Setelah menamatkan ELS di Bukittinggi, Mochtar melanjutkan STOVIA dan tamat 1916. Berhasil memerangi wabah malaria di Sumatera bersama mentornya Dr. Schuffner, ia dapat kesempatan melanjutkan pendidikan ke Universitas Amsterdam, Belanda, tahun 1927. Disertasi Mochtar tentang penyebab "penyakit demam kuning" mengugurkan hipotesis Dr. Hideyo Noguchi, ilmuwan terkemuka dunia asal jepang yang bekerja untuk Rockefeller Foundation dan enam kali dinominasikan untuk memenangi Hadiah Nobel Kedokteran.
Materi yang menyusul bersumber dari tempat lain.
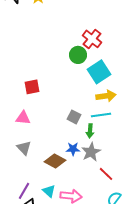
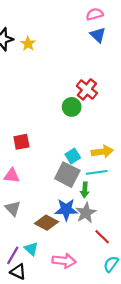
cyan square: (99, 72) -> (73, 156), moved, size x0.6
gray square: (74, 117) -> (67, 175), size x1.6
blue star: (73, 149) -> (66, 209), size x1.5
cyan triangle: (49, 191) -> (31, 249), moved

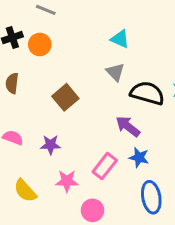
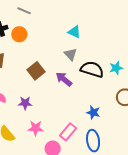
purple arrow: (128, 126) -> (64, 79), moved
blue star: (139, 157) -> (93, 112), moved
pink rectangle: (105, 166) -> (68, 132), moved

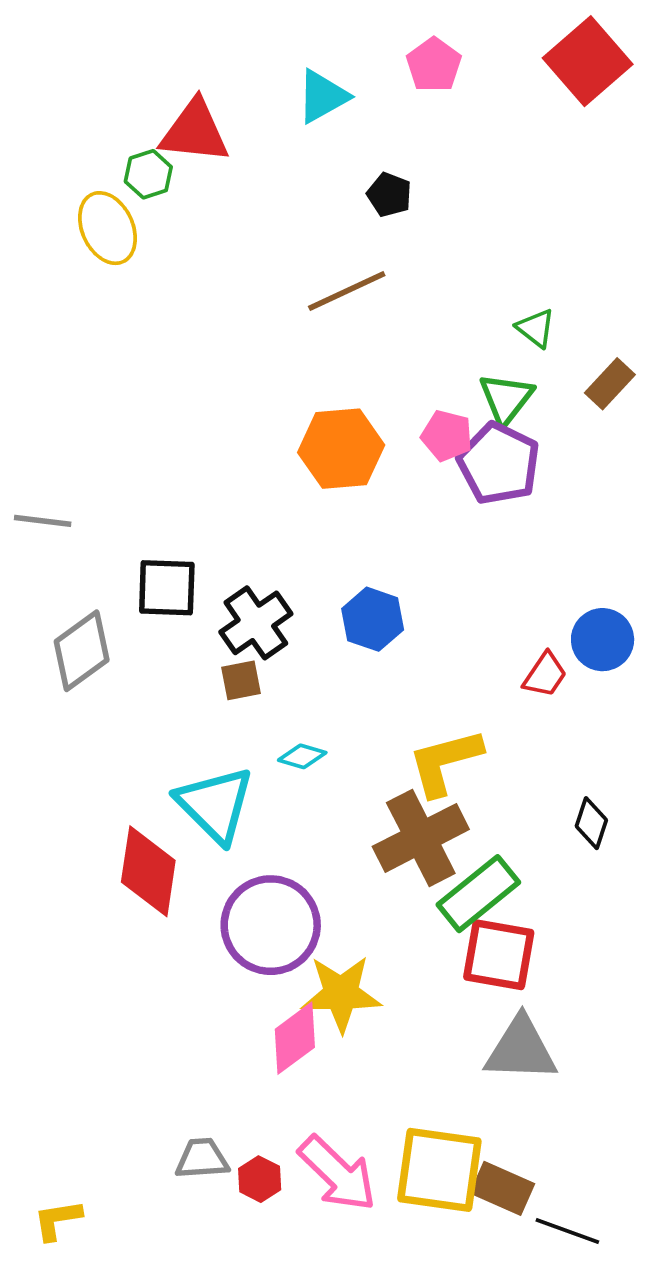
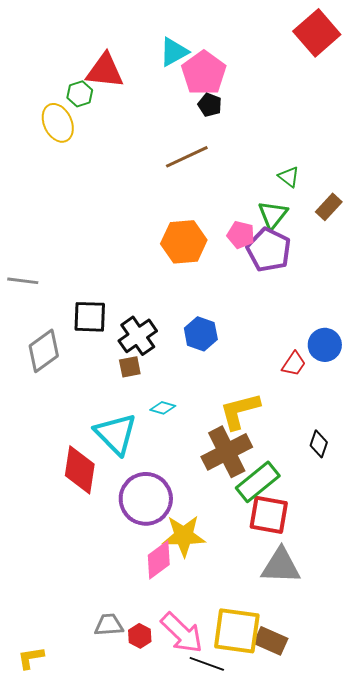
pink pentagon: (434, 65) -> (204, 73), moved, size x1.5
black line: (567, 1231) -> (207, 664), moved

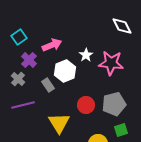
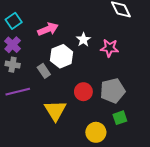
purple cross: (29, 60) -> (13, 45), moved
pink star: (111, 63) -> (109, 48), size x0.7
gray cross: (18, 79) -> (13, 65), turned -32

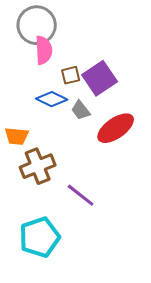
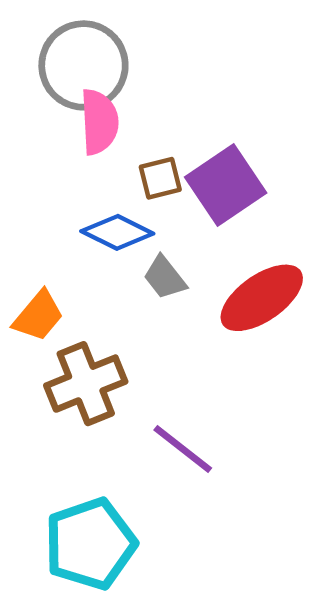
gray trapezoid: (81, 110) -> (165, 278), moved
orange trapezoid: (17, 136) -> (38, 316), turned -55

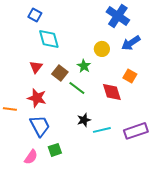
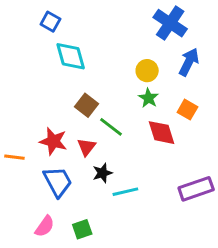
blue arrow: (131, 43) -> (189, 62), turned 150
green star: (84, 66) -> (148, 98), moved
red triangle: (36, 67) -> (86, 147), moved
black star: (84, 120) -> (102, 173), moved
cyan line: (102, 130) -> (125, 192), moved
green square: (55, 150) -> (82, 229), moved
Kembali ke Indonesia, karier Mochtar melesat dengan cepat, dan tercatat sebagai putra Indonesia pertama yang menjabat Direktur Eijkman Instituut, lembaga riset kedokteran untuk penyakit-penyakit tropis tekemuka di dunia yang telah mengantarkan pendirinya Prof. Dr. Christiaan Eijkman sebagai pemenang Nobel Kedokteran 1929.
Tapi itu pulalah awal malapetaka bagi Mochtar. Pemerintah militer pendudukan Jepang menuduhnya mencemari vaksin TCD dengan kuman tetanus yang menyebabkan kematian 900 romusha di kamp klender tragedi dan kejahatan perang Jepang terbesar selama masa pendudukan. Mochtar menandatangani pengakuan atas perbuatan yang tak pernah ia lakukan demi membebaskan 18 orang sejawatnya dari ancaman hukuman mati. Ia merelakan nyawa sendiri untuk menyelamatkan orang lain dan demi mengakkan kebenaran dan kemanusiaan.